Records for the exercise
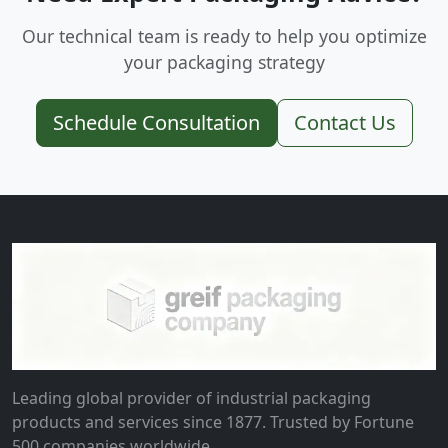
Our technical team is ready to help you optimize
your packaging strategy
Schedule Consultation
Contact Us
Leading global provider of industrial packaging
products and services since 1877. Trusted by Fortune
500 companies worldwide.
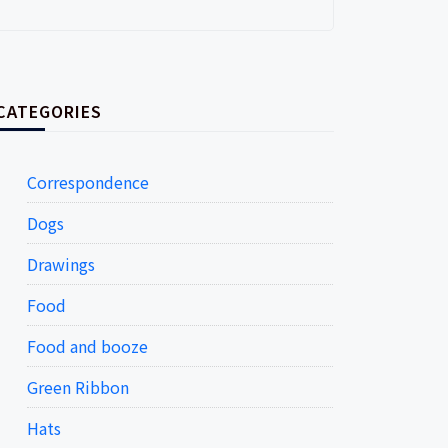
CATEGORIES
Correspondence
Dogs
Drawings
Food
Food and booze
Green Ribbon
Hats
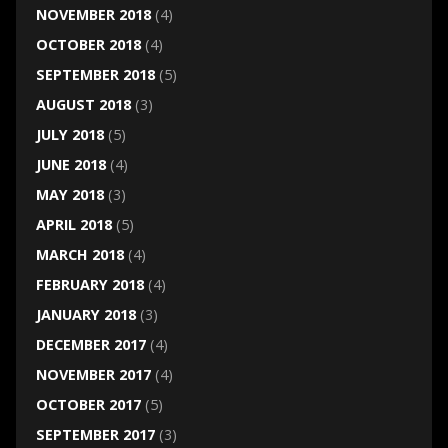
NOVEMBER 2018
(4)
OCTOBER 2018
(4)
SEPTEMBER 2018
(5)
AUGUST 2018
(3)
JULY 2018
(5)
JUNE 2018
(4)
MAY 2018
(3)
APRIL 2018
(5)
MARCH 2018
(4)
FEBRUARY 2018
(4)
JANUARY 2018
(3)
DECEMBER 2017
(4)
NOVEMBER 2017
(4)
OCTOBER 2017
(5)
SEPTEMBER 2017
(3)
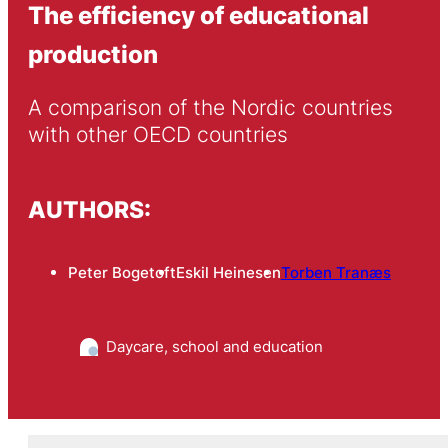
The efficiency of educational
production
A comparison of the Nordic countries 
with other OECD countries
AUTHORS:
Peter Bogetoft
Eskil Heinesen
Torben Tranæs
Daycare, school and education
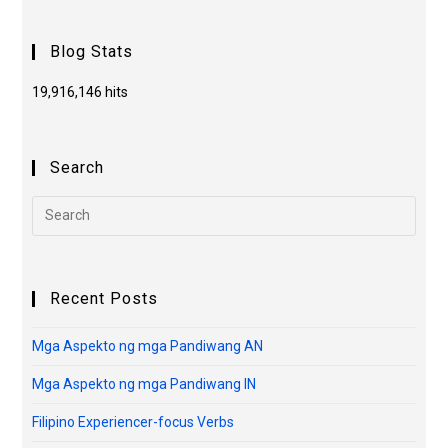
Blog Stats
19,916,146 hits
Search
Recent Posts
Mga Aspekto ng mga Pandiwang AN
Mga Aspekto ng mga Pandiwang IN
Filipino Experiencer-focus Verbs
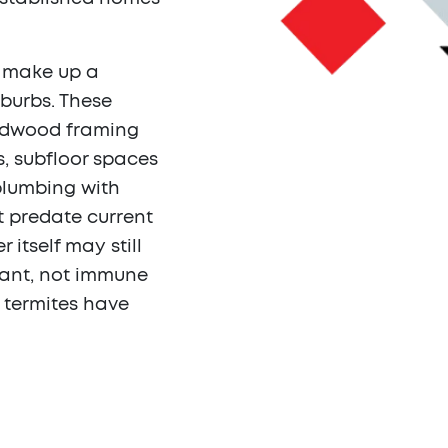
s make up a
uburbs. These
ardwood framing
s, subfloor spaces
 plumbing with
t predate current
itself may still
tant, not immune
r termites have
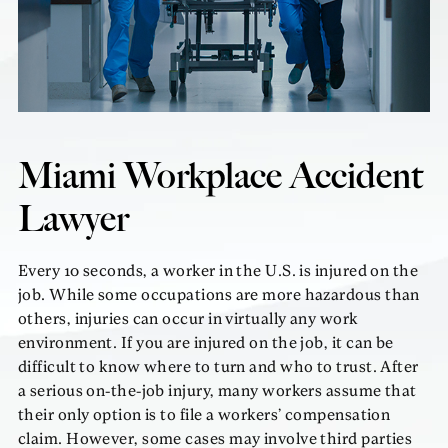
Miami Workplace Accident
Lawyer
Every 10 seconds, a worker in the U.S. is injured on the
job. While some occupations are more hazardous than
others, injuries can occur in virtually any work
environment. If you are injured on the job, it can be
difficult to know where to turn and who to trust. After
a serious on-the-job injury, many workers assume that
their only option is to file a workers’ compensation
claim. However, some cases may involve third parties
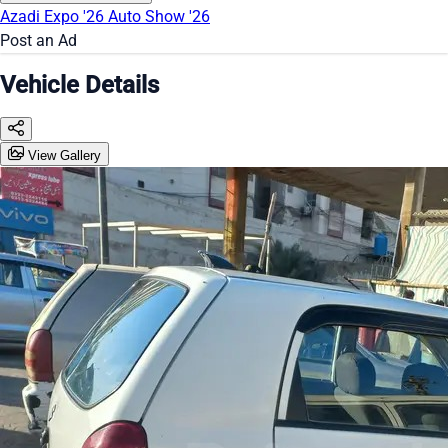
Azadi Expo '26
Auto Show '26
Post an Ad
Vehicle Details
View Gallery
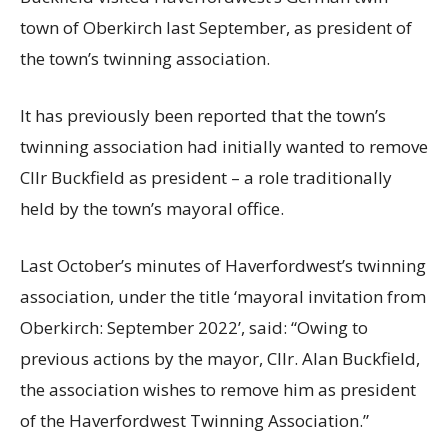
town of Oberkirch last September, as president of
the town’s twinning association.
It has previously been reported that the town’s
twinning association had initially wanted to remove
Cllr Buckfield as president – a role traditionally
held by the town’s mayoral office.
Last October’s minutes of Haverfordwest’s twinning
association, under the title ‘mayoral invitation from
Oberkirch: September 2022’, said: “Owing to
previous actions by the mayor, Cllr. Alan Buckfield,
the association wishes to remove him as president
of the Haverfordwest Twinning Association.”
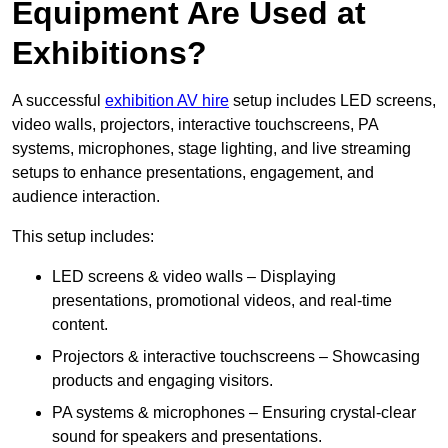
Equipment Are Used at
Exhibitions?
A successful
exhibition AV hire
setup includes LED screens,
video walls, projectors, interactive touchscreens, PA
systems, microphones, stage lighting, and live streaming
setups to enhance presentations, engagement, and
audience interaction.
This setup includes:
LED screens & video walls – Displaying
presentations, promotional videos, and real-time
content.
Projectors & interactive touchscreens – Showcasing
products and engaging visitors.
PA systems & microphones – Ensuring crystal-clear
sound for speakers and presentations.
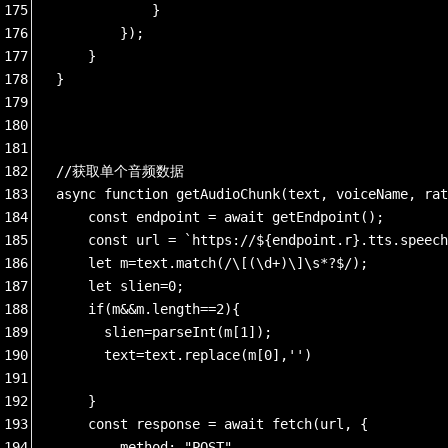
175
            }
176
        });
177
    }
178
}
179
180
181
182
//获取单个音频数据
183
async function getAudioChunk(text, voiceName, rat
184
    const endpoint = await getEndpoint();
185
    const url = `https://${endpoint.r}.tts.speech
186
    let m=text.match(/\[(\d+)\]\s*?$/);
187
    let slien=0;
188
    if(m&&m.length==2){
189
      slien=parseInt(m[1]);
190
      text=text.replace(m[0],'')
191
192
    }
193
    const response = await fetch(url, {
194
        method: "POST",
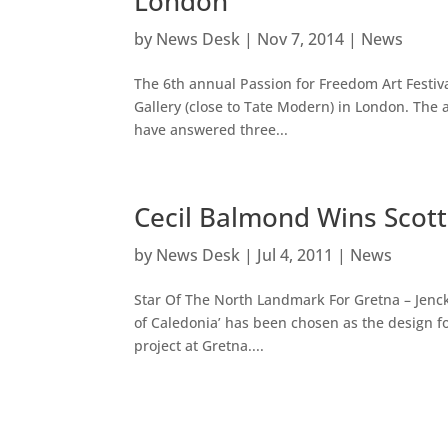
London
by
News Desk
|
Nov 7, 2014
|
News
The 6th annual Passion for Freedom Art Festi
Gallery (close to Tate Modern) in London. The a
have answered three...
Cecil Balmond Wins Scott
by
News Desk
|
Jul 4, 2011
|
News
Star Of The North Landmark For Gretna – Jenc
of Caledonia’ has been chosen as the design f
project at Gretna....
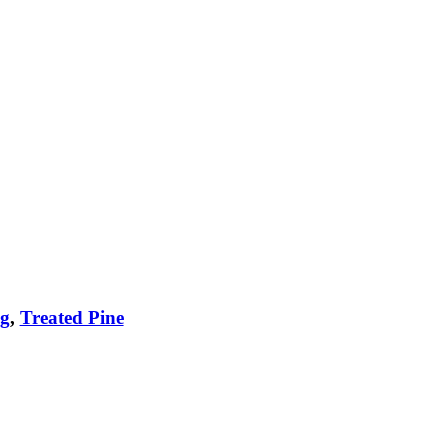
ng
,
Treated Pine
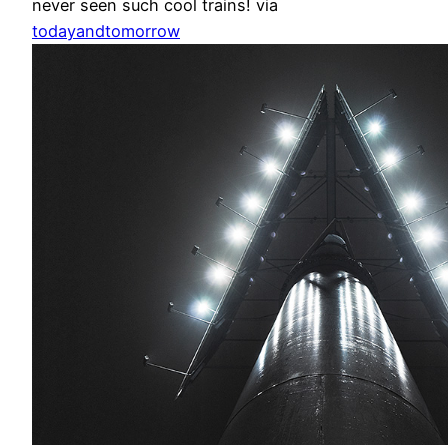
never seen such cool trains! via
todayandtomorrow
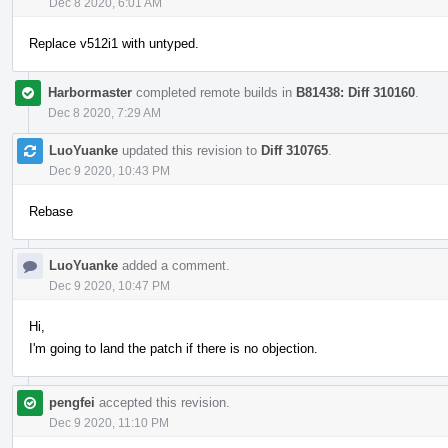
Dec 8 2020, 6:01 AM
Replace v512i1 with untyped.
Harbormaster
completed remote builds in
B81438: Diff 310160
.
Dec 8 2020, 7:29 AM
LuoYuanke
updated this revision to
Diff 310765
.
Dec 9 2020, 10:43 PM
Rebase
LuoYuanke
added a comment.
Dec 9 2020, 10:47 PM
Hi,
I'm going to land the patch if there is no objection.
pengfei
accepted this revision.
Dec 9 2020, 11:10 PM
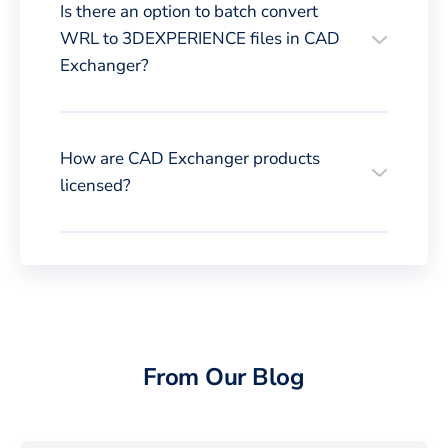
Is there an option to batch convert
WRL to 3DEXPERIENCE files in CAD
Exchanger?
How are CAD Exchanger products
licensed?
From Our Blog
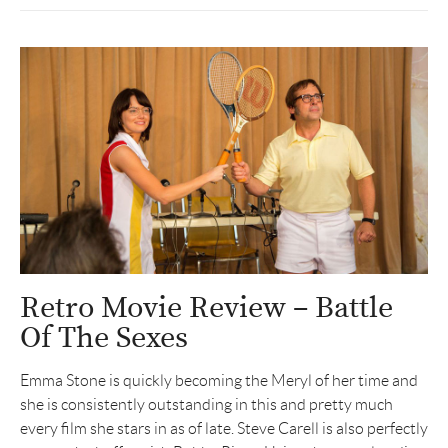
Retro Movie Review – Battle
Of The Sexes
Emma Stone is quickly becoming the Meryl of her time and
she is consistently outstanding in this and pretty much
every film she stars in as of late. Steve Carell is also perfectly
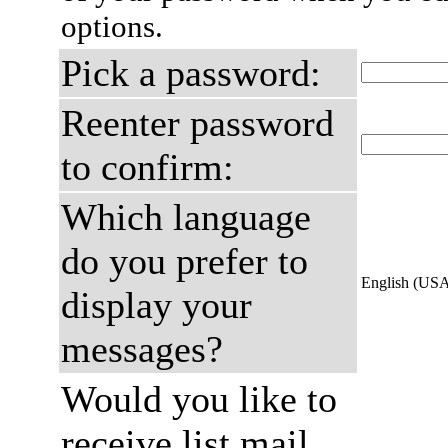
options.
Pick a password:
Reenter password
to confirm:
Which language
do you prefer to
English (US
display your
messages?
Would you like to
receive list mail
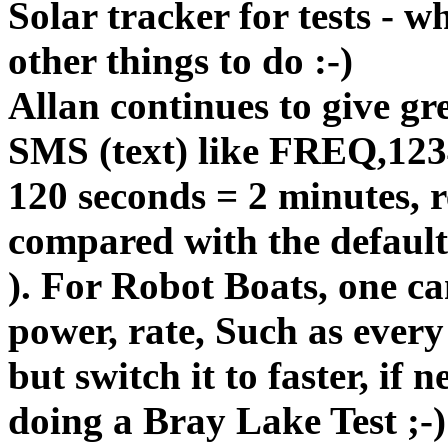
Solar tracker for tests - 
other things to do :-)
Allan continues to give gr
SMS (text) like FREQ,1234
120 seconds = 2 minutes,
compared with the defaul
). For Robot Boats, one can
power, rate, Such as ever
but switch it to faster, if n
doing a Bray Lake Test ;-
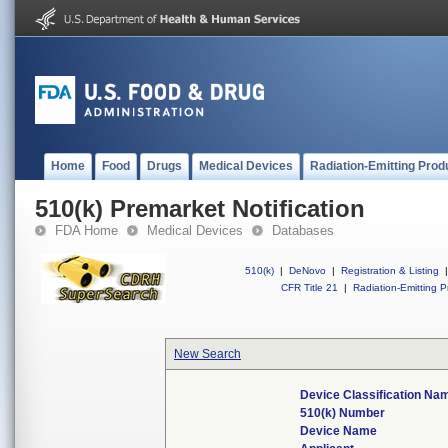
Home
Food
Drugs
Medical Devices
Radiation-Emitting Prod
510(k) Premarket Notification
FDA Home
Medical Devices
Databases
510(k)
|
DeNovo
|
Registration & Listing
|
CFR Title 21
|
Radiation-Emitting P
New Search
Device Classification Na
510(k) Number
Device Name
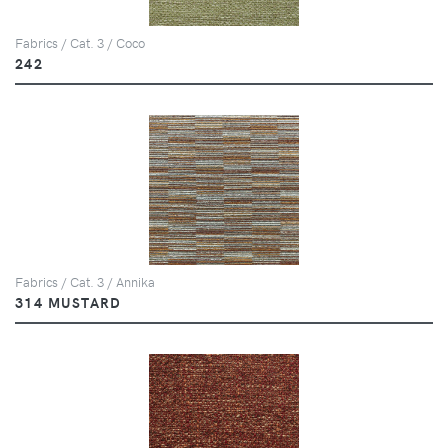
Fabrics / Cat. 3 / Coco
242
Fabrics / Cat. 3 / Annika
314 MUSTARD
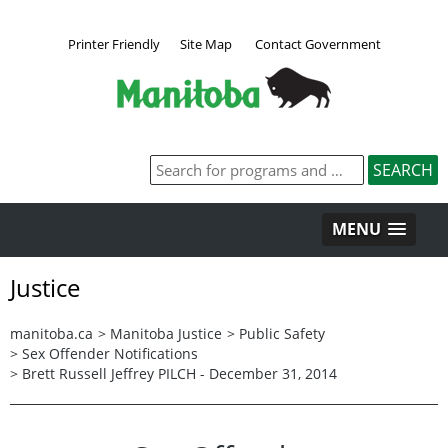
Printer Friendly
Site Map
Contact Government
MENU
Justice
manitoba.ca
>
Manitoba Justice
>
Public Safety
>
Sex Offender Notifications
>
Brett Russell Jeffrey PILCH - December 31, 2014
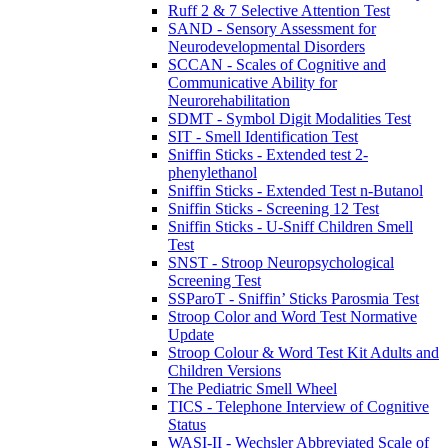
Ruff 2 & 7 Selective Attention Test
SAND - Sensory Assessment for
Neurodevelopmental Disorders
SCCAN - Scales of Cognitive and
Communicative Ability for
Neurorehabilitation
SDMT - Symbol Digit Modalities Test
SIT - Smell Identification Test
Sniffin Sticks - Extended test 2-
phenylethanol
Sniffin Sticks - Extended Test n-Butanol
Sniffin Sticks - Screening 12 Test
Sniffin Sticks - U-Sniff Children Smell
Test
SNST - Stroop Neuropsychological
Screening Test
SSParoT - Sniffin’ Sticks Parosmia Test
Stroop Color and Word Test Normative
Update
Stroop Colour & Word Test Kit Adults and
Children Versions
The Pediatric Smell Wheel
TICS - Telephone Interview of Cognitive
Status
WASI-II - Wechsler Abbreviated Scale of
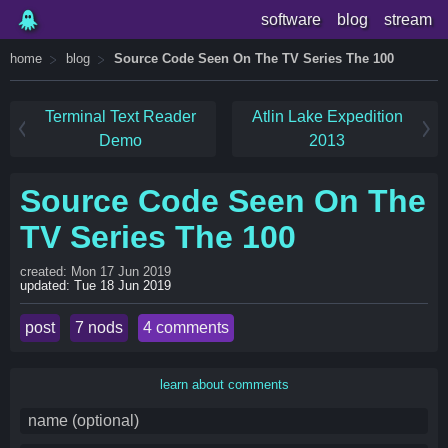
software
blog
stream
home
blog
Source Code Seen On The TV Series The 100
Terminal Text Reader
Atlin Lake Expedition
Demo
2013
Source Code Seen On The
TV Series The 100
created: Mon 17 Jun 2019
updated: Tue 18 Jun 2019
post
7 nods
4 comments
learn about comments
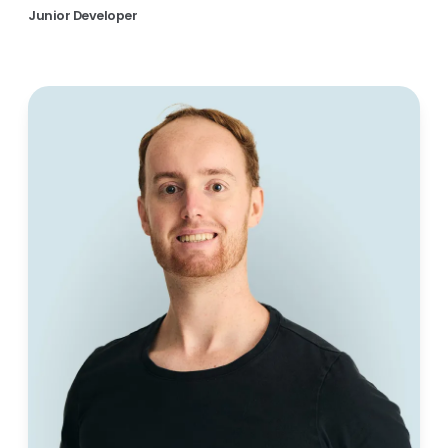
Junior Developer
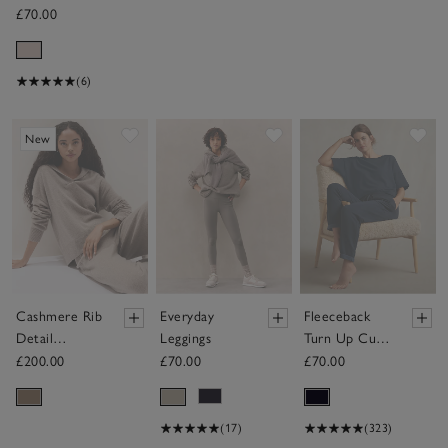
£70.00
(6)
Save item
Save item
Sav
New
Cashmere Rib
Everyday
Fleeceback
Detail
Leggings
Turn Up Cuff
Overlap
Joggers
£200.00
£70.00
£70.00
Detail Hoodie
(17)
(323)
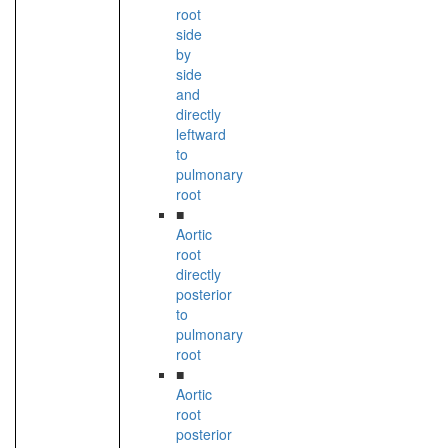
root
side
by
side
and
directly
leftward
to
pulmonary
root
■
Aortic
root
directly
posterior
to
pulmonary
root
■
Aortic
root
posterior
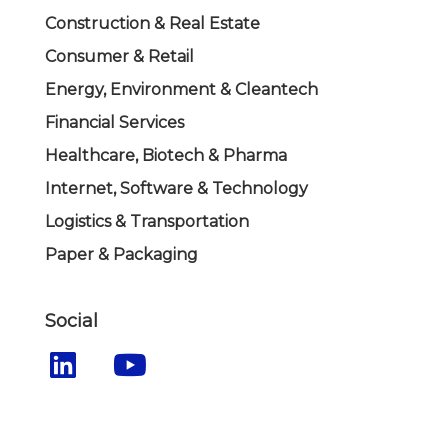
Construction & Real Estate
Consumer & Retail
Energy, Environment & Cleantech
Financial Services
Healthcare, Biotech & Pharma
Internet, Software & Technology
Logistics & Transportation
Paper & Packaging
Social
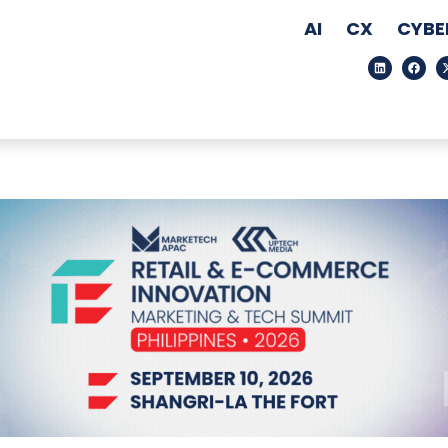
AI
CX
CYBE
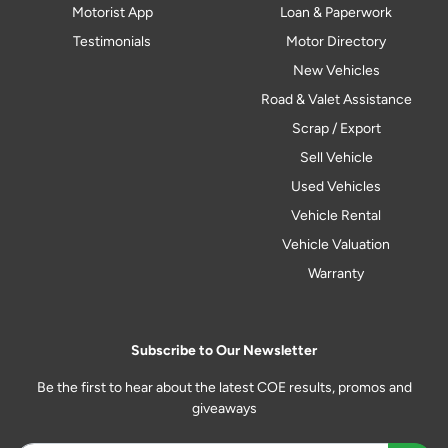
Motorist App
Loan & Paperwork
Testimonials
Motor Directory
New Vehicles
Road & Valet Assistance
Scrap / Export
Sell Vehicle
Used Vehicles
Vehicle Rental
Vehicle Valuation
Warranty
Subscribe to Our Newsletter
Be the first to hear about the latest COE results, promos and
giveaways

Task prompt
Look through the material and copy each line that has "Buckfield".

Your response
Cllr Buckfield as president – a role traditionally
previous actions by the mayor, Cllr. Alan Buckfield,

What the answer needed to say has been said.